Splunk® App for Data Science and Deep Learning

Use the Splunk App for Data Science and Deep Learning

Firewall requirements for Splunk and Kubernetes communication

When the Splunk App for Data Science and Deep Learning (DSDL) integrates with Kubernetes, you must ensure that the necessary ports are open to allow communication between the Splunk search head, the Kubernetes environment, and DSDL services. These firewall rules help data flow securely and efficiently, especially when containers are dynamically assigned ports at runtime in development (DEV) mode.

In production (PROD) mode, fewer ports are exposed, typically limiting external access to only the required endpoints. In DEV mode, additional ports for Jupyter, TensorBoard, MLflow, and Spark can be opened for interactive development.

Kubernetes firewall rules summary

Use this summary to confirm required, recommended, or optional ports. Adjust for your specific environment and security policies:

Component Required? Port Description
Kubernetes API Yes 6443 Required for Splunk to manage pods.
Splunk REST API No 8089 Optional if container-based calls to Splunk are needed.
DSDL API Yes 5000 or dynamic Required for training and inference commands.
Splunk HEC No 443 or 8088 Optional if streaming data or logs back into Splunk.
Jupyter No 8888 Used in DEV mode or specific workflows; open only if needed.
MLflow No 6060 Used in DEV mode or specific workflows; open only if needed.
Spark No 4040 Used in DEV mode or specific workflows; open only if needed.
TensorBoard No 6006 Used in DEV mode or specific workflows; open only if needed.

Firewall configuration for the Splunk search head

See the following table for information on traffic direction and port requirements for the Splunk search head:

Traffic direction Port Required? Description
Outbound 6443 Required for Kubernetes use. Kubernetes API server. Manage pods, resources.
Bidirectional 8089 Optional. Needed if containers call back to Splunk using REST. Splunk REST API communication with containers.
Bidirectional 5000 or dynamic Required for DSDL operations. DSDL API commands including fit, apply, and summary.
Inbound 8088 for on-premises or 443 for Splunk Cloud. Optional if using HEC ingestion. Splunk HEC for receiving data from containers.

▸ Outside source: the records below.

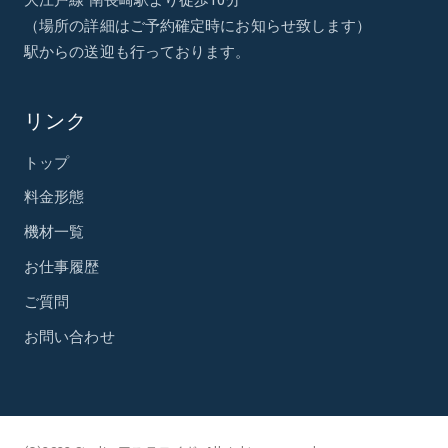
（場所の詳細はご予約確定時にお知らせ致します）
駅からの送迎も行っております。
リンク
トップ
料金形態
機材一覧
お仕事履歴
ご質問
お問い合わせ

See the following table for further information on Splunk ports:

Port Description
Kubernetes API port
  • Splunk needs outbound access to port 6443 to manage Kubernetes resources.
  • Firewall rule: Outbound traffic on port 6443 to the Kubernetes API server.
Splunk management port
  • If containerized services in Kubernetes need to communicate with the Splunk REST API, open port 8089 in both directions.
  • Firewall rule: Bidirectional traffic on port 8089 if you enable Splunk's REST API calls from containers.
DSDL API port
  • By default, DSDL uses port 5000 for data science operations in DEV mode. In PROD mode, the DSDL container typically runs on port 5000 but can dynamically assign a different port.
  • Firewall rule: Bidirectional traffic on 5000 or the dynamically assigned port.
Splunk HEC port
  • For inbound traffic from Kubernetes (notebooks, inference scripts) to Splunk:
    • On-premises Splunk often uses 8088.
    • Splunk Cloud typically uses 443.
  • Firewall rule: Inbound traffic on the relevant port (8088 or 443).

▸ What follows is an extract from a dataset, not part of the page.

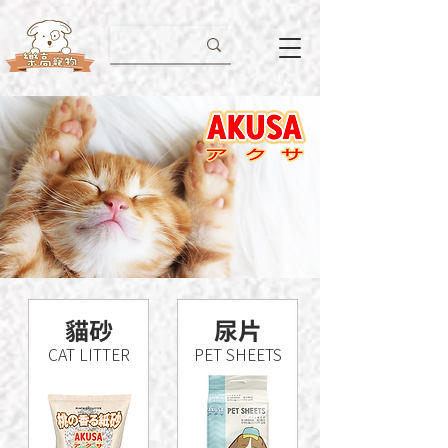
​貓砂
尿片
CAT LITTER
PET SHEETS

Firewall configuration for the machine running Kubernetes

See the following table for information on traffic direction and port requirements for the machine running Kubernetes:

Traffic direction Port Required? Description
Bidirectional 8089 Optional. Use if needed for container communication to the Splunk REST API. REST API communication with Splunk.
Bidirectional 5000 or dynamic Required for DSDL operations. DSDL API commands with Splunk.
Outbound 443 for Splunk Cloud or 8088 for Splunk on-premises. Optional. Use for HEC ingestion. HEC for sending data to Splunk.
Inbound 6443 Required to manage cluster resources. Kubernetes API access from Splunk.
Inbound 8888 or dynamic Required in DEV if Jupyter is used. Jupyter Notebooks (DEV mode).
Inbound 6060 or dynamic Optional. Use with MLflow. MLflow tracking (DEV mode).
Inbound 4040 or dynamic Optional. Use with Spark. Spark monitoring (DEV mode).
Inbound 6006 or dynamic Optional. Use with TensorBoard. TensorBoard (DEV mode).

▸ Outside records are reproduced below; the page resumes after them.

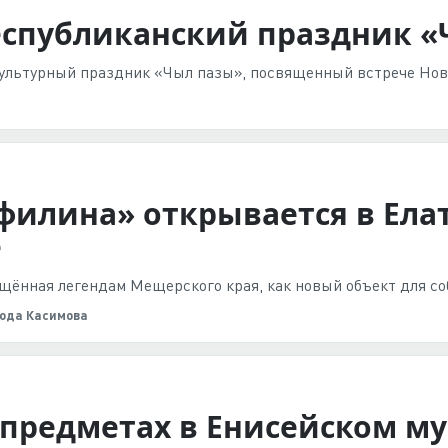
еспубликанский праздник 
ультурный праздник «Чыл пазы», посвященный встрече Ново
у филина» открывается в Ел
е
ящённая легендам Мещерского края, как новый объект для со
ода Касимова
предметах в Енисейском му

See the following table for further information on both Splunk and service ports:

Port Description
Splunk management port
  • If containers require Splunk REST API access, keep 8089 open in both directions.
  • Firewall rule: Bidirectional traffic on port 8089.
DSDL API port
  • The container typically communicates with Splunk using port 5000. If you enable dynamic port assignment, open the assigned port.
  • Firewall rule: Bidirectional traffic on port 5000 or the chosen dynamic port.
Splunk HEC port
  • Containers in Kubernetes need outbound access to Splunk HEC if they send data or logs back to Splunk.
  • Firewall rule: Outbound traffic on port 443 for Splunk Cloud or port 8088 for Splunk on-premises.
Kubernetes API port
  • Splunk uses inbound access to manage or query Kubernetes resources using port 6443.
  • Firewall rule: Inbound traffic on port 6443 from the Splunk Search Head.
Optional Services (DEV Mode)
  • Jupyter: Port 8888. Inbound if you use Jupyter notebooks.
  • MLflow: Port 6060. Inbound if MLflow experiment tracking is enabled.
  • Spark: Port 4040. Inbound if Spark monitoring is used.
  • TensorBoard: Port 6006. Inbound if deep learning visualization is needed.
  • Firewall rule: Inbound traffic on these ports or the dynamically assigned ones.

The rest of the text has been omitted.